Sou João Hipólito Rodrigues Filho, ex-prefeito do município de Abaíra, e municipalista por convicção. Participei ativamente das discussões da União dos Municípios da Bahia (UPB), defendendo pautas voltadas à justiça fiscal, ao equilíbrio federativo e à garantia de condições mínimas de governabilidade para os pequenos municípios, em especial aqueles localizados no semiárido baiano.
Um dos maiores entraves enfrentados hoje pelas pequenas prefeituras é a forma de distribuição do Fundo de Participação dos Municípios (FPM). Diferentemente do que muitos imaginam, o FPM não é distribuído de forma per capita, mas por faixas populacionais. Municípios com até cerca de 9.300 habitantes recebem praticamente o mesmo coeficiente, independentemente de terem 1.500, 3.000 ou 9.000 moradores. Essa lógica gera uma distorção grave, pois municípios com demandas muito diferentes acabam recebendo valores semelhantes.
Essa desigualdade se torna ainda mais crítica quando se considera que a Lei de Responsabilidade Fiscal permanece inalterada, exigindo dos gestores o cumprimento rigoroso de limites e índices, sem qualquer flexibilização que leve em conta a escassez estrutural de receitas dos pequenos municípios. Os Tribunais de Contas avaliam as gestões de forma linear, desconsiderando as diferenças reais de capacidade financeira entre os entes municipais, o que acaba penalizando quem administra com poucos recursos.
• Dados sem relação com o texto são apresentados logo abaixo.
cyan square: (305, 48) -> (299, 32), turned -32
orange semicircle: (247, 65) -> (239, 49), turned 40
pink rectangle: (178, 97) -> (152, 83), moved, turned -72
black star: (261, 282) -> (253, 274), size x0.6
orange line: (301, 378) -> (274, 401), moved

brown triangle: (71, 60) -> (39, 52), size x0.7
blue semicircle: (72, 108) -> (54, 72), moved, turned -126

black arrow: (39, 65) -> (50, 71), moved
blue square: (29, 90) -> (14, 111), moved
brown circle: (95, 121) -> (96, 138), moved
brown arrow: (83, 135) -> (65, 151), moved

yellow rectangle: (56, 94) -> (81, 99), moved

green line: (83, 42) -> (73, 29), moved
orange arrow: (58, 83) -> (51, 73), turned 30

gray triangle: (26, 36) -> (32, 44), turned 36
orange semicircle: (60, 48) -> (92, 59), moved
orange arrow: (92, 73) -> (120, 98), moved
Além do FPM, o ICMS é outra fonte fundamental para as finanças municipais. Embora exista uma regra de distribuição que inclui critérios compensatórios, como população e indicadores oficiais apurados por órgãos como o IBGE, a maior parte desse tributo é fortemente concentrada nos municípios que possuem atividade industrial, grandes empreendimentos ou elevada produção econômica. Na prática, municípios pequenos, sem parque industrial ou produção agrícola expressiva, recebem cotas muito reduzidas de ICMS, especialmente aqueles enquadrados nos coeficientes mais baixos, como 0.6 ou 0.8.
Em contrapartida, municípios industrializados, como Camaçari, Candeias e outros polos econômicos, recebem valores elevados de ICMS, o que amplia ainda mais o desequilíbrio regional. Enquanto uns contam com receitas robustas e capacidade de investimento, outros lutam diariamente para manter os serviços básicos funcionando.
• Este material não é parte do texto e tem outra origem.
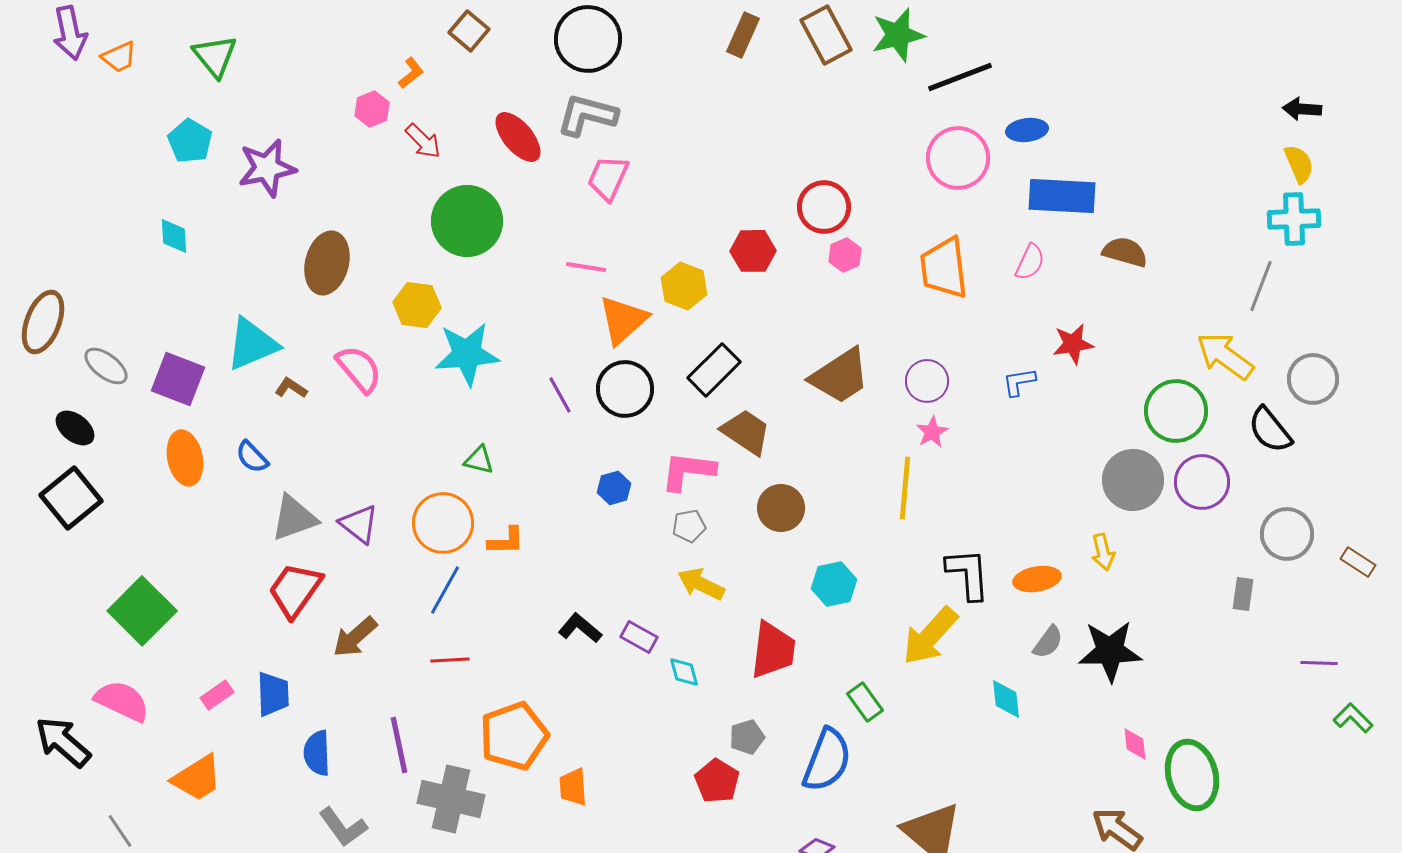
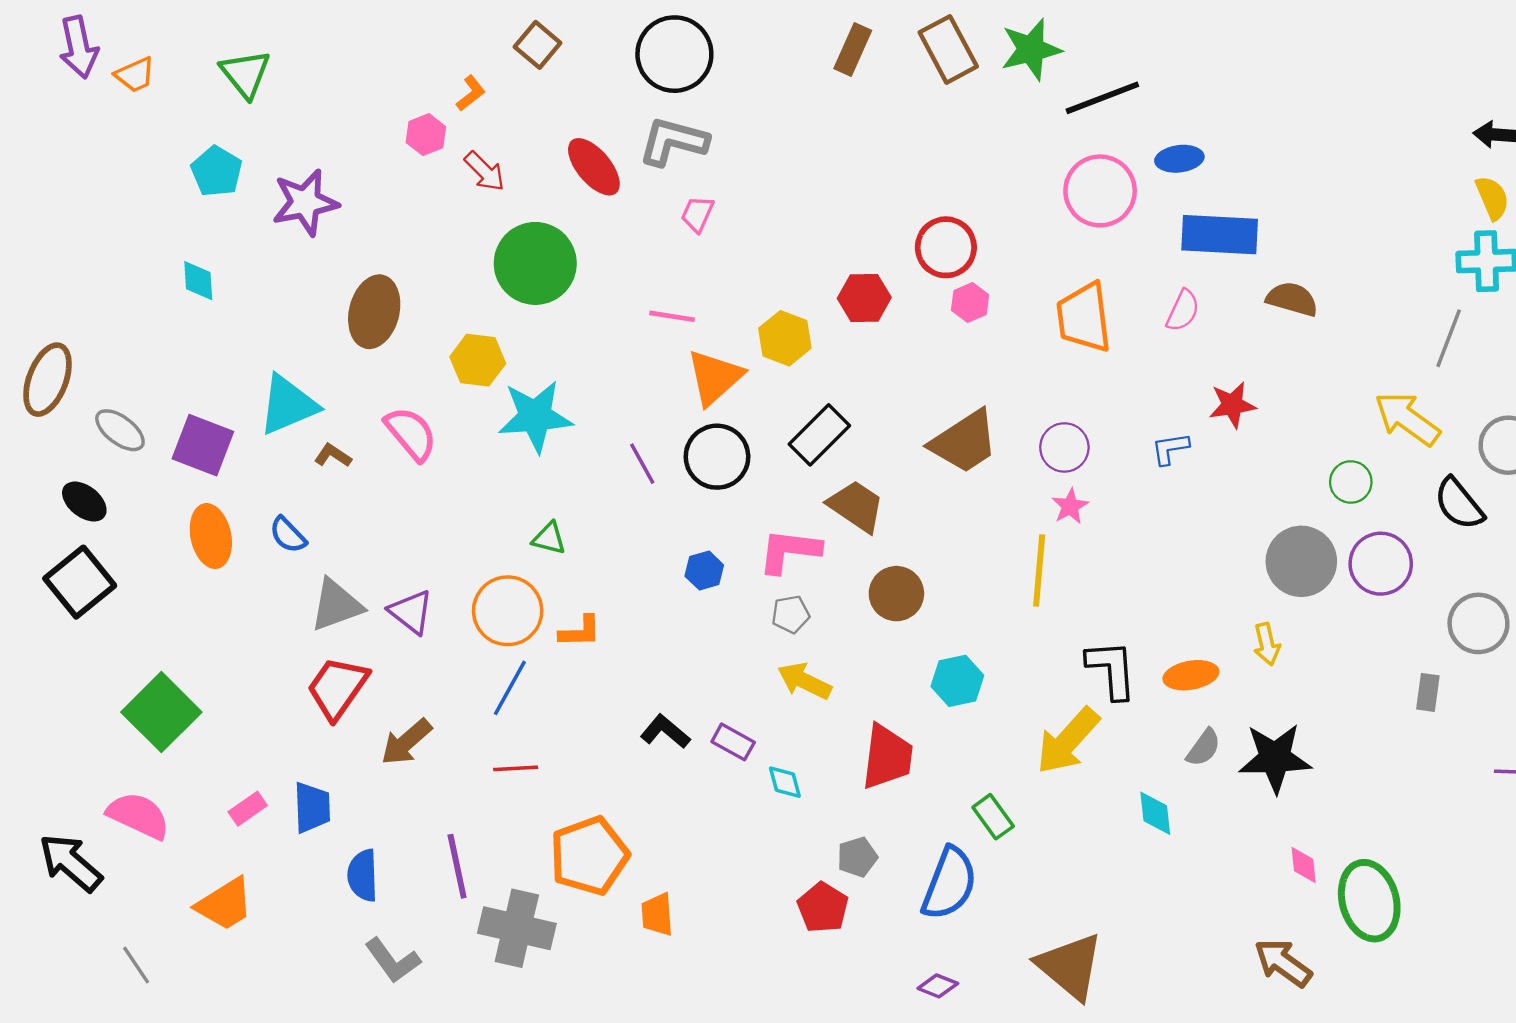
pink trapezoid: (608, 178) -> (697, 214), size x0.7
green circle: (1176, 411) -> (1351, 482), size x0.6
Outro componente que aprofunda essa desigualdade é a distribuição dos royalties, especialmente aqueles vinculados à exploração de recursos naturais e à atividade industrial. Esses recursos ficam concentrados em poucos municípios, geralmente aqueles que sediam refinarias, complexos petroquímicos, empreendimentos energéticos ou grandes estruturas produtivas. Os pequenos municípios do interior e do semiárido, que não possuem esse tipo de atividade, não recebem praticamente nada dessa fonte de receita.
Além disso, as receitas próprias dos pequenos municípios são extremamente limitadas. O IPTU é irrisório, em razão da baixa valorização imobiliária. A arrecadação do IPVA, proveniente do emplacamento de veículos, é pequena, pois há poucos veículos novos e baixo volume de transações. O ITR e outras transferências complementares têm impacto reduzido. Na prática, o município pequeno depende quase exclusivamente do FPM, de uma parcela modesta do ICMS e de receitas pontuais para sobreviver administrativamente.
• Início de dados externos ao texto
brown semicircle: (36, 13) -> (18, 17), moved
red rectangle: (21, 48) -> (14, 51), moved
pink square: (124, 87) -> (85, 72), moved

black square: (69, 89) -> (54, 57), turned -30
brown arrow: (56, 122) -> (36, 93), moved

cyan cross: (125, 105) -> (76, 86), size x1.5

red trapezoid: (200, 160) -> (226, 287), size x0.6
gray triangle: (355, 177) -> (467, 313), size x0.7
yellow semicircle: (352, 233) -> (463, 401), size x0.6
Enquanto isso, grandes obras estruturantes raramente chegam aos pequenos municípios, muitas vezes sob o argumento de baixa população ou alto custo. Falta sensibilidade por parte dos governos estadual e federal para compreender que o desenvolvimento regional passa necessariamente pelo fortalecimento dos pequenos municípios, que são a base territorial, social e cultural do país.
Defender os pequenos municípios não é defender privilégios, mas sim corrigir distorções históricas e garantir que o pacto federativo funcione de forma justa. Sem mudanças estruturais na forma de distribuição das receitas públicas, especialmente do FPM, do ICMS e dos royalties, continuaremos empurrando os municípios do semiárido para uma condição permanente de sobrevivência administrativa, quando o que se espera é desenvolvimento, dignidade e oportunidade para todos.